Comment by ricardobeat

6 days ago

It’s important to keep some perspective: there are zero robots in the wild, at the moment, that use a world model to work on tasks they weren’t specifically trained on. This is cutting edge research and an 80% success rate is astonishing!

80% success rate is also potentially commercially viable if the task is currently being done by a human.

Work that was once done by 10 humans can now be done by 10 robots + 2 humans for the 20% failure cases, at a lower total cost.

  • This really depends on the failure modes. In general, humans fail in predictable, and mostly safe, ways. AIs fail in highly unpredictable and potentially very dangerous ways. (A human might accidentally drop a knife, an AI might accidentally stab you with it.)

    • Or, if controlling a robot arm, it would stab itself through the conveyer belt at full torque.

  • It might still be a little slow (I'm not sure if the 16 seconds to compute an action is fast enough for commercial use cases), but this is definitely exciting and seems like a great step forward.

I'm surprised that's not how it's already done. I'd figure some of the inner layers in LLMs were already "world models" and that it's the outer layers that differentiated models between text vs. images/robotics/other modes...

  • That's what the propaganda says, but when we keep explaining it isn't true, and army arrives to repeat adcopy from their favourite tech guru.

    All statistical models of the kind in use are interpolations through historical data -- there's no magic. So when you interpolate through historical texts, your model is of historical text.

    Text is not a measure of the world, to say, "the sky is blue" is not even reliably associated with the blueness of the sky, let alone that the sky isnt blue (there is no sky, and the atmosphere isn't blue).

    These models appear "capture more" only because when you interpret the text you attribute meaning/understanding to it as the cause of its generation -- but that wasnt the cause, this is necessarily an illusion. There is no model of the world in a model of historical text -- there is a model of the world in your head which you associate with text, and that association is exploited when you use LLMs to do more than mere syntax transformation.

    LLMs excel most at "fuzzy retrieval" and things like coding -- the latter is principally a matter of syntax, and the former of recollection. As soon as you require the prompt-completion to maintain "semantic integrity" with non-syntactical/retrivable constraints, it falls apart.

    • I feel like you are ignoring or dismissing the word "interpolating", although a better word would likely be generalization.
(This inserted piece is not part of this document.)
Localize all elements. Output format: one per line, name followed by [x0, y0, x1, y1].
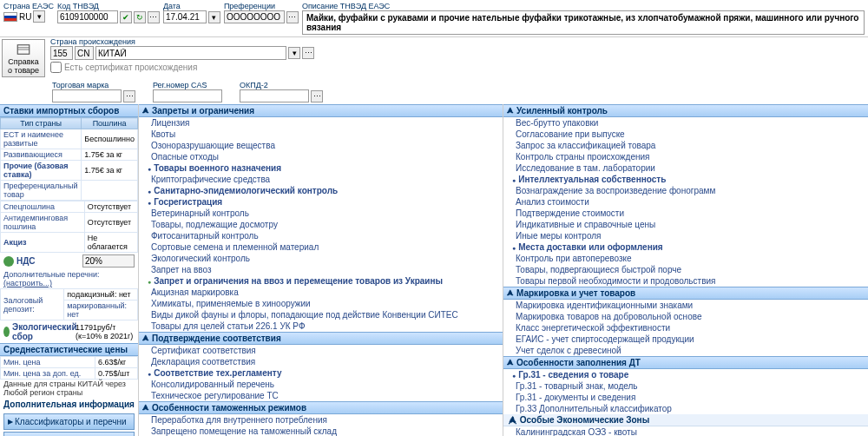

I'd make the claim that it's very hard to generalize without some form of world model. It's clear to me that transformers do have some form of world model, although not the same as what is being presented in V-JEPA.

      One other nitpick is that you confine to "historical data", although other classes of data are trained on such as simulated and generative.

      9 replies →

    • > army arrives to repeat adcopy from their favourite tech guru

      This is painfully accurate.

      The conversations go like this:

      Me: “guys, I know what I’m talking about, I wrote my first neural network 30 years ago in middle school, this tech is cool but it isn’t magic and it isn’t good enough to do the thing you want without getting us sued or worse.”

      Them: “Bro, I read a tweet that we are on the other side of the singularity. We have six months to make money before everything blows up.”

I can buy this, given a very wide meaning of "specifically trained on" and handwaving a bit about "as far as I know*", but then I read the actual wording of "new objects in new and unseen environments.", and remember these were floating around Mountain View doing tasks involving in new objects in novel environments years ago. Then I kinda gotta give up and admit to myself I'm distorting the conversation by emphasizing positivity over ground truth.

They don’t use it because it’s unsafe and potentially life threatening lol

  • Plenty of things are unsafe and potentially life threatening, including machines with pre-programmed routines that we use today. We already have robots with limited intelligence interacting safely with humans in workplaces.

    This learning technology didn't exist until this moment in time. That probably has more to do with why no one is using it in the wild.

    • Yes, you can just add other reliable safety meassures. Meaning if a human comes too close, the robot stops.

      Or the robot is supervised all the time.

      Or just operates in an area without humans.

      But so far this is research, not market ready.